At Zscaler’s Zenith Live 2026 conference, I had the opportunity to speak with Gregor Goodman, Chief AI Officer at CNA, and Preston Curry, Deputy Director Security Operations, about their journey toward secure AI adoption.
Their experience highlighted an important lesson many organizations are still learning: successful AI programs start by understanding how people work today rather than simply mandating AI usage.
By combining a zero trust architecture with visibility into AI usage, CNA improved security, enhanced the user experience, and realized significant cost savings.
Key Takeaways about AI Strategy
- Successful AI adoption starts with understanding user workflows, not simply mandating AI usage across the organization.
- Blocking AI entirely can create shadow AI risks, making visibility and governance more effective than restrictive policies alone.
- Zero trust modernization improved both security and user experience, helping CNA replace legacy VPN and NAC technologies while achieving more than $1 million in cost savings and avoidance.
- AI usage visibility enables better security decisions, with CNA analyzing more than 34,000 AI prompts to better understand user behavior, data risks, and governance requirements.
- Security programs are most effective when they reduce friction, allowing organizations to balance security, usability, and innovation without sacrificing trust.
Rethinking AI Strategy
One of the most practical insights I heard during our conversation was Gregor’s perspective on AI strategy.
Rather than asking, “How do we use AI?” he suggested organizations first ask, “What do we do right now, and how could AI help us do it better?”
That mindset has guided CNA’s approach to modernizing operations while maintaining the rigorous security standards required to support the U.S. Navy and other government entities.
As a Federally Funded Research and Development Center (FFRDC) serving the Department of the Navy, CNA supports critical research and analysis efforts around the world.
Their analysts frequently work from military installations, ships, crisis centers, and other challenging environments where secure access to sensitive information is essential.
Moving Beyond Legacy Security Models
Before adopting Zscaler’s Zero Trust Exchange platform, CNA relied on traditional VPNs, network access control (NAC) solutions, and multiple firewall vendors.
These technologies introduced operational complexity, scalability challenges, connection instability, and increased risk.
A common concern with legacy architectures is lateral movement.
When an attacker compromises a device and gains network-level access, they often have opportunities to move throughout the environment.
A zero trust approach reduces this risk by limiting access to only the applications and resources users require.
According to Gregor and Preston, replacing legacy VPN and NAC technologies improved the user experience while reducing operational overhead.
Users gained faster access to applications, and the organization achieved more than $1 million in overall cost avoidance and savings through modernization efforts.
The Reality of AI Usage
Like many organizations handling sensitive data, CNA initially adopted a highly restrictive approach to generative AI.
Public large language models (LLMs) were largely blocked due to concerns around data exposure and compliance.

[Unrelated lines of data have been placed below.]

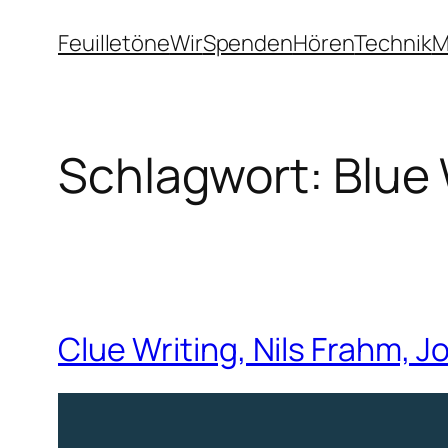
Zum
Feuilletöne
Wir
Spenden
Hören
Technik
M
Inhalt
springen
Schlagwort:
Blue
Clue Writing, Nils Frahm, 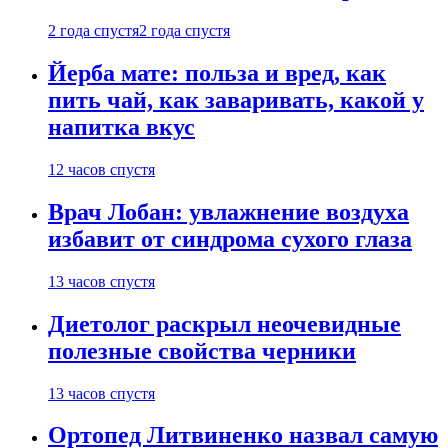
2 года спустя
2 года спустя
Йерба мате: польза и вред, как
пить чай, как заваривать, какой у
напитка вкус
12 часов спустя
Врач Лобан: увлажнение воздуха
избавит от синдрома сухого глаза
13 часов спустя
Диетолог раскрыл неочевидные
полезные свойства черники
13 часов спустя
Ортопед Литвиненко назвал самую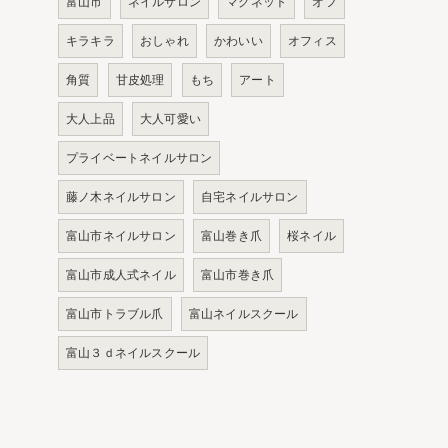
富山市
ネイルサロン
マグネット
オフ
キラキラ
おしゃれ
かわいい
オフィス
角質
甘皮処理
もち
アート
大人上品
大人可愛い
プライベートネイルサロン
藤ノ木ネイルサロン
自宅ネイルサロン
富山市ネイルサロン
富山巻き爪
桜ネイル
富山市成人式ネイル
富山市巻き爪
富山市トラブル爪
富山ネイルスクール
富山３ｄネイルスクール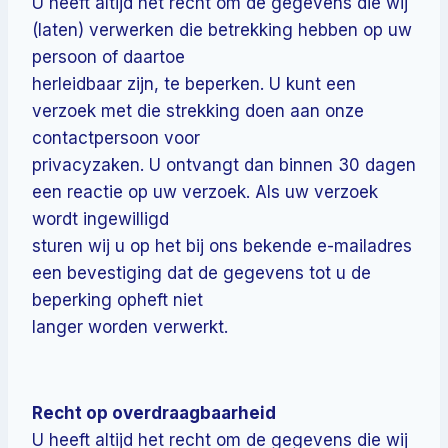
U heeft altijd het recht om de gegevens die wij
(laten) verwerken die betrekking hebben op uw
persoon of daartoe
herleidbaar zijn, te beperken. U kunt een
verzoek met die strekking doen aan onze
contactpersoon voor
privacyzaken. U ontvangt dan binnen 30 dagen
een reactie op uw verzoek. Als uw verzoek
wordt ingewilligd
sturen wij u op het bij ons bekende e-mailadres
een bevestiging dat de gegevens tot u de
beperking opheft niet
langer worden verwerkt.
Recht op overdraagbaarheid
U heeft altijd het recht om de gegevens die wij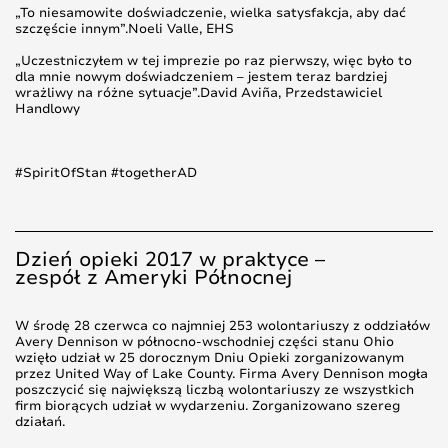
„To niesamowite doświadczenie, wielka satysfakcja, aby dać
szczęście innym”.Noeli Valle, EHS
„Uczestniczyłem w tej imprezie po raz pierwszy, więc było to
dla mnie nowym doświadczeniem – jestem teraz bardziej
wrażliwy na różne sytuacje”.David Aviña, Przedstawiciel
Handlowy
#SpiritOfStan #togetherAD
Dzień opieki 2017 w praktyce –
zespół z Ameryki Północnej
W środę 28 czerwca co najmniej 253 wolontariuszy z oddziałów
Avery Dennison w północno-wschodniej części stanu Ohio
wzięło udział w 25 dorocznym Dniu Opieki zorganizowanym
przez United Way of Lake County. Firma Avery Dennison mogła
poszczycić się największą liczbą wolontariuszy ze wszystkich
firm biorących udział w wydarzeniu. Zorganizowano szereg
działań.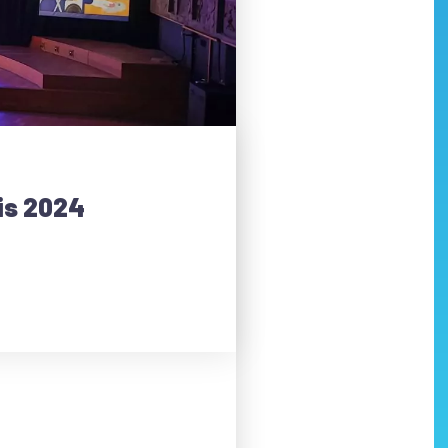
ris 2024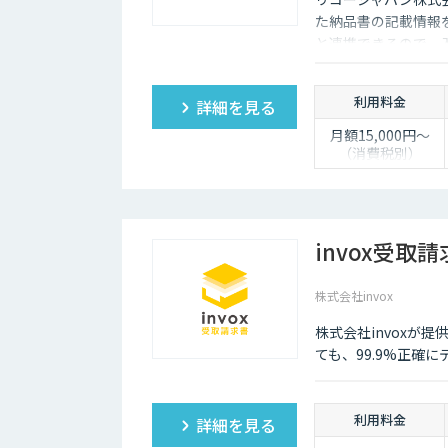
・電子保存オプシ
ョン（改正電帳法
た納品書の記載情報を
に対応した電子保
と連携できるので、
存）：＋月額300
円～（消費税別）
利用料金
詳細を見る
月額15,000円～
（消費税別）
＜オプション＞
・BPOサービス利
用（人の目による
データ修正代
invox受取
行）：サービス利
用料と併せて月額
株式会社invox
30,000円～（消費
税別）
株式会社invoxが
・電子保存オプシ
ョン（改正電帳法
ても、99.9%正確
に対応した電子保
存）：＋月額
1,000円～（消費
利用料金
詳細を見る
税別）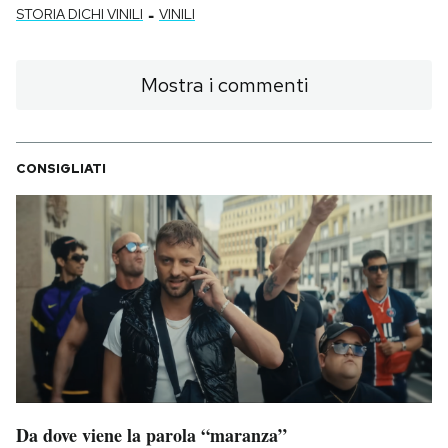
-
STORIA DICHI VINILI
VINILI
Mostra i commenti
CONSIGLIATI
Da dove viene la parola “maranza”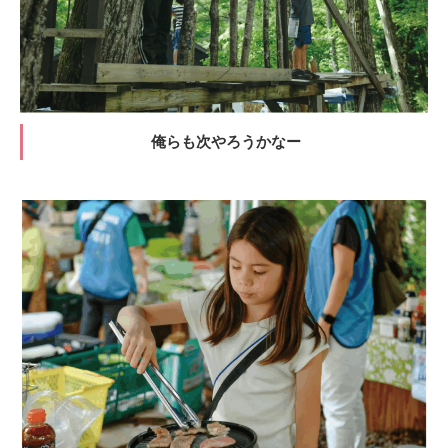
俺らも次やろうかなー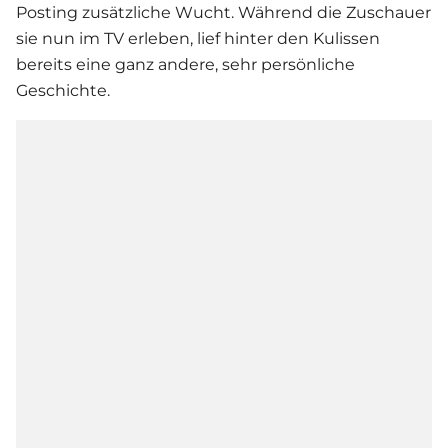
Posting zusätzliche Wucht. Während die Zuschauer
sie nun im TV erleben, lief hinter den Kulissen
bereits eine ganz andere, sehr persönliche
Geschichte.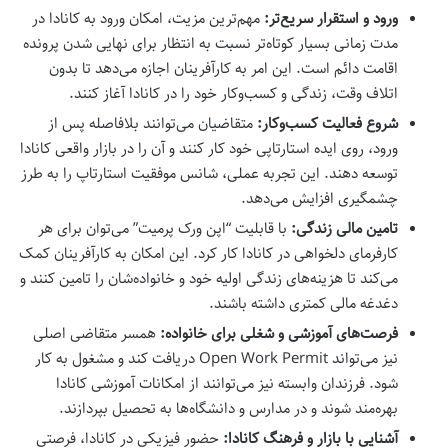
ورود و استقرار سریع‌تر:
مهم‌ترین مزیت، امکان ورود به کانادا در
مدت زمانی بسیار کوتاه‌تر نسبت به انتظار برای نهایی شدن پرونده
اقامت دائم است. این امر به کارآفرینان اجازه می‌دهد تا بدون
اتلاف وقت، زندگی و کسب‌وکار خود را در کانادا آغاز کنند.
شروع فعالیت کسب‌وکار:
متقاضیان می‌توانند بلافاصله پس از
ورود، روی ایده استارتاپی خود کار کنند و آن را در بازار واقعی کانادا
توسعه دهند. این تجربه عملی، شانس موفقیت استارتاپ را به طرز
چشمگیری افزایش می‌دهد.
تامین مالی زندگی:
با قابلیت “اپن ورک پرمیت” می‌توان برای هر
کارفرمای دلخواهی در کانادا کار کرد. این امکان به کارآفرینان کمک
می‌کند تا هزینه‌های زندگی اولیه خود و خانواده‌شان را تامین کنند و
دغدغه مالی کمتری داشته باشند.
فرصت‌های آموزشی و شغلی برای خانواده:
همسر متقاضی اصلی
نیز می‌تواند Open Work Permit دریافت کند و مشغول به کار
شود. فرزندان وابسته نیز می‌توانند از امکانات آموزشی کانادا
بهره‌مند شوند و در مدارس و دانشگاه‌ها به تحصیل بپردازند.
آشنایی با بازار و فرهنگ کانادا:
حضور فیزیکی در کانادا، فرصتی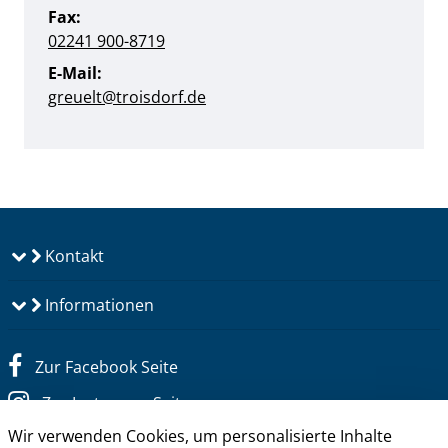
Fax:
02241 900-8719
E-Mail:
greuelt@troisdorf.de
Kontakt
Informationen
Zur Facebook Seite
Zur Instagram Seite
Wir verwenden Cookies, um personalisierte Inhalte
Zum YouTube Kanal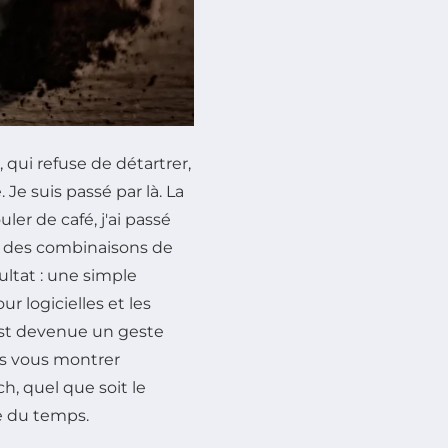
qui refuse de détartrer,
Je suis passé par là. La
er de café, j'ai passé
er des combinaisons de
ultat : une simple
ur logicielles et les
n est devenue un geste
ais vous montrer
, quel que soit le
re du temps.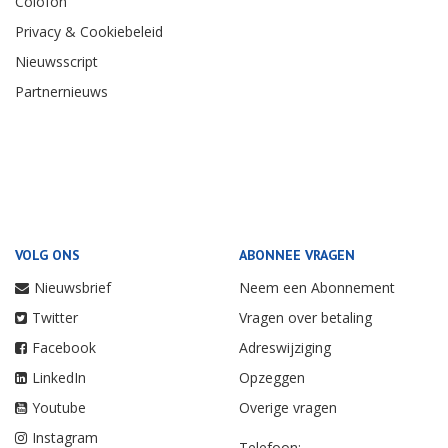
Colofon
Privacy & Cookiebeleid
Nieuwsscript
Partnernieuws
VOLG ONS
ABONNEE VRAGEN
Nieuwsbrief
Neem een Abonnement
Twitter
Vragen over betaling
Facebook
Adreswijziging
LinkedIn
Opzeggen
Youtube
Overige vragen
Instagram
Telefoon: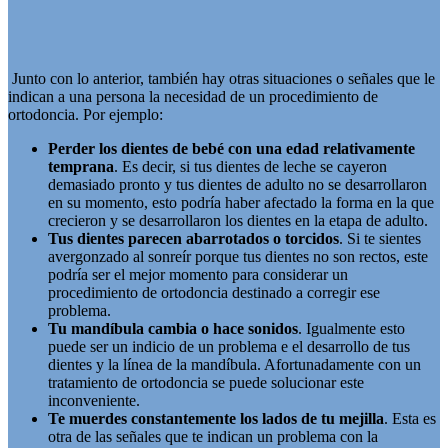
Junto con lo anterior, también hay otras situaciones o señales que le
indican a una persona la necesidad de un procedimiento de
ortodoncia. Por ejemplo:
Perder los dientes de bebé con una edad relativamente
temprana
. Es decir, si tus dientes de leche se cayeron
demasiado pronto y tus dientes de adulto no se desarrollaron
en su momento, esto podría haber afectado la forma en la que
crecieron y se desarrollaron los dientes en la etapa de adulto.
Tus dientes parecen abarrotados o torcidos
. Si te sientes
avergonzado al sonreír porque tus dientes no son rectos, este
podría ser el mejor momento para considerar un
procedimiento de ortodoncia destinado a corregir ese
problema.
Tu mandíbula cambia o hace sonidos
. Igualmente esto
puede ser un indicio de un problema e el desarrollo de tus
dientes y la línea de la mandíbula. Afortunadamente con un
tratamiento de ortodoncia se puede solucionar este
inconveniente.
Te muerdes constantemente los lados de tu mejilla
. Esta es
otra de las señales que te indican un problema con la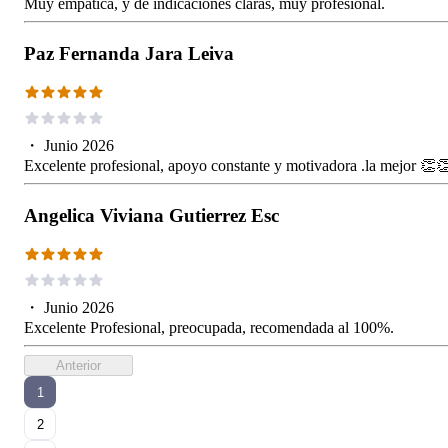
Muy empatica, y de indicaciones claras, muy profesional.
Paz Fernanda Jara Leiva
・
Junio 2026
Excelente profesional, apoyo constante y motivadora .la mejor 👏
Angelica Viviana Gutierrez Esc
・
Junio 2026
Excelente Profesional, preocupada, recomendada al 100%.
Anterior
1
2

However, the team quickly recognized a challenge that many security leaders face today. When security creates too much friction, users often find workarounds.
Rather than maintaining a blanket “deny all” policy, CNA focused on understanding how employees were actually using AI.
Using Zscaler’s Generative AI Security capabilities and AI-focused Data Loss Prevention (DLP) controls, the organization gained visibility into user interactions with public AI tools.
This visibility proved valuable for several reasons.
First, it helped prevent sensitive information from being entered into public AI systems.
Second, it provided detailed insights into how employees were leveraging AI in their daily work.
Finally, it generated data that could support broader governance and insider threat initiatives.
Over a four-month period, CNA analyzed more than 34,000 AI prompts — visibility they previously did not have.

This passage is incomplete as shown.